Innovative Financier of the Year
Presented by Ben Lobel, editor of SmallBusiness.co.uk.
- Business Growth Fund
- Earth Capital Partners
- ETF Partners
- Salix Finance
- Triodos Bank
The winner: Salix Finance
Highly commended: Triodos Bank
Salix Finance is recognised for its focus on driving energy efficiency and mitigating the impact of climate change, particularly in the public sector. Salix Finance’s new Revolving Green Fund stood out in this category, as an innovative way to enable easy access to energy efficiency funding for universities. The judges were also impressed with Triodos Bank, for its track record in providing innovative financing for green projects and businesses.
Project of the Year
Presented by Pritil Gunjan, programme manager Europe – energy and environment at Frost and Sullivan.
- Aldi Stores UK’s £2.6m investment into energy optimisation
- Project Offgrid’s wind turbine installation at Bodmin Moor
- The installation of 32 8MW turbines at DONG Energy’s Burbo Bank Extension
- City of London’s sustainable urban regeneration project
- Kilgallioch Wind Farm’s installation of 96 turbines
- The £350m Lynemouth Power Station biomass project
- The completion of Phase 1A of the MeyGen Tidal Project
- The 45MW installation of Vine Farm photovoltaics park
The winner: MeyGen Tidal Project
The Meygen Tidal Project impressed the judges as a runaway winner in this category. The judges believe Meygen deserves respect for pushing boundaries, and for exploring the enormous potential of tidal power in an island where there is so much scope, like the UK.

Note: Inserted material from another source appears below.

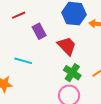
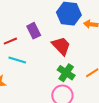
red line: (19, 15) -> (10, 41), moved

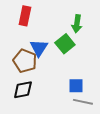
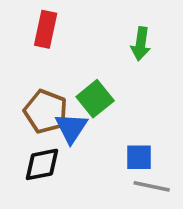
green square: (65, 44) -> (95, 99), moved
blue triangle: (39, 48) -> (71, 128), moved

Business Leader of the Year
Presented by the Right Honourable Sir Edward Davey, chair of Mongoose Energy, former Secretary of State for Energy and Climate Change.
- Richard Clothier, Wyke Farms
- Juliet Davenport, Good Energy
- Bruce Davis, Abundance Investments
- Adrian Griffiths, Recycling Technologies
- Kevin Hard, Snap Nutrition (formerly EvoEnergy)
- Emma Marsh, RSPB (formerly Love Food Hate Waste)
- Hugh McNeal, Renewable UK
- Richard Reed, JamJar Investments (formerly Innocent Drinks)
The winner: Richard Clothier, Wyke Farms
Highly commended: Juliet Davenport OBE, Good Energy and Bruce Davis, Abundance Investments.
Richard Clothier’s passion for sustainability resonated with the judges, who recognise him in this category for his great ambition for Wyke Farms, and for rewriting the farming narrative. From fighting back against mass insecticide, to turning the long-standing family business around, Rich stood out in this category. The judges also highly commend Juliet Davenport at Good Energy as an icon in the space, and Bruce Davis at Abundance Investments, for democratising green finance.